What a killer threesome.

And in this two-man road trip we find two guys with completely opposite personalities on a trip across the country to Los Angeles. Peter (Downey Jr.) is a father-to-be, planning on flying home to LA to make it in time for the birth of his child, who due in a few days. But Peter’s high-strung personality and coincidental bad luck with an odd-ball aspiring actor named Ethan (Galifianakis), finds him and his new “friend” kicked off the plane and put on a no-fly list.

No wallet. No ID. Nothing. All Peter has is the guy who got him into this mess in the first place, along with Ethan’s rented car and a couple of bucks. Luckily, Peter is offered a ride to LA by the aspiring actor for a road trip that he would never dream of. Ever. An impulsive and annoying co-driver, a car crash due to narcolepsy and an arrest at the Mexican border are only the half of it.

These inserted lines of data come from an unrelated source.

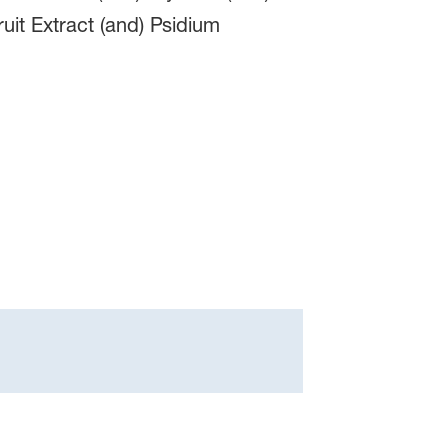
uit Extract (and) Psidium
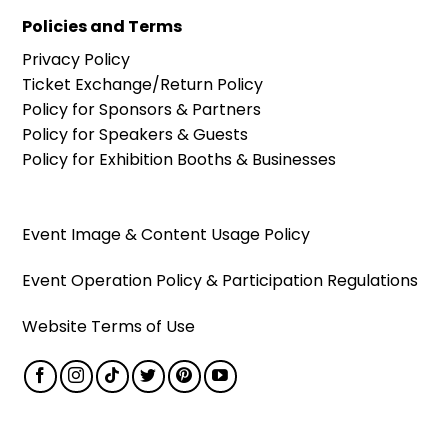
Policies and Terms
Privacy Policy
Ticket Exchange/Return Policy
Policy for Sponsors & Partners
Policy for Speakers & Guests
Policy for Exhibition Booths & Businesses
Event Image & Content Usage Policy
Event Operation Policy & Participation Regulations
Website Terms of Use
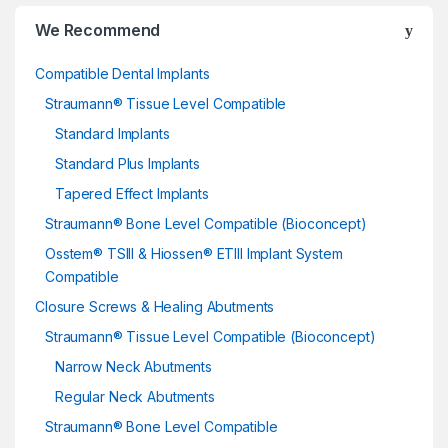
We Recommend
Compatible Dental Implants
Straumann® Tissue Level Compatible
Standard Implants
Standard Plus Implants
Tapered Effect Implants
Straumann® Bone Level Compatible (Bioconcept)
Osstem® TSIII & Hiossen® ETIII Implant System
Compatible
Closure Screws & Healing Abutments
Straumann® Tissue Level Compatible (Bioconcept)
Narrow Neck Abutments
Regular Neck Abutments
Straumann® Bone Level Compatible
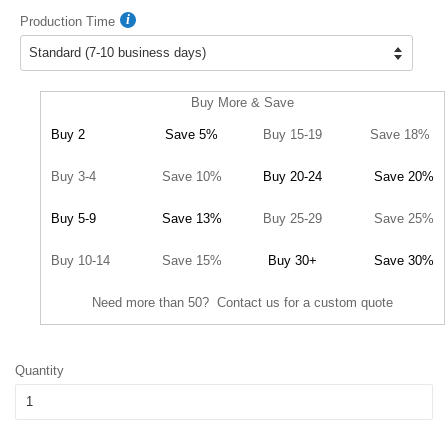
Production Time
Buy More & Save
Buy 2
Save 5%
Buy 15-19
Save 18%
Buy 3-4
Save 10%
Buy 20-24
Save 20%
Buy 5-9
Save 13%
Buy 25-29
Save 25%
Buy 10-14
Save 15%
Buy 30+
Save 30%
Need more than 50? Contact us for a custom quote
Quantity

In Due Date, Galifianakis takes on the role of a more experienced and well known comedic actor. His work in films following his breakout role in The Hangover and the success from his online web series Between Two Ferns gives him a more cemented position to carry the film. As a result, this time around most people can actually pronounce his name correctly, unlike preHangover. But I still wouldn’t ask anybody to try and spell it just yet. Robert Downey Jr’s break in-between being a cocky billionaire as Iron Man’s Tony Stark, gives him a great shot at really showing his ability to put his sarcasm and impressive comedic timing to good use. The two actors supply enough laughs to satisfy an audience and Phillips’ direction is one of the main reasons for that.

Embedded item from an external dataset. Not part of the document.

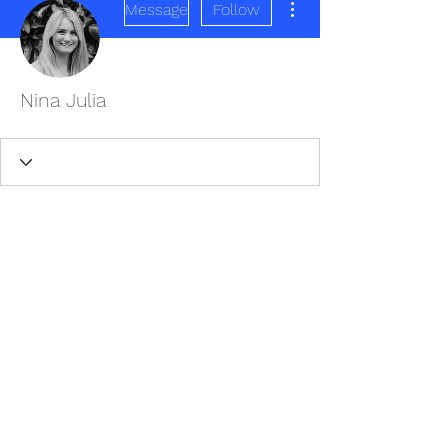
Message
Follow
Nina Julia
REDISCOVER HEALTH AGAIN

But the problem is the lack of story development, and focus on characters, which plauges the movie with some drag moments. Looking back at it, Due Date’s funny moments are a bit too spread apart, forcing viewers to follow a loose plot.

Some transitioning scenes are a bit random and the jokes become repetitive, with Galifianakis milking the “diotic little kid syndrome. Robert Downey Jr’s moments start to feel a bit dry after a while. But at the end of the trip, this film will be hilarious to some, and forgettable to others. Here’s hoping Phillips finds the spark for Hangover 2, because let’s face it, that’s all that really matters now.

Verdict: Worth a movie ticket if you’re looking for a few good laughs for the weekend.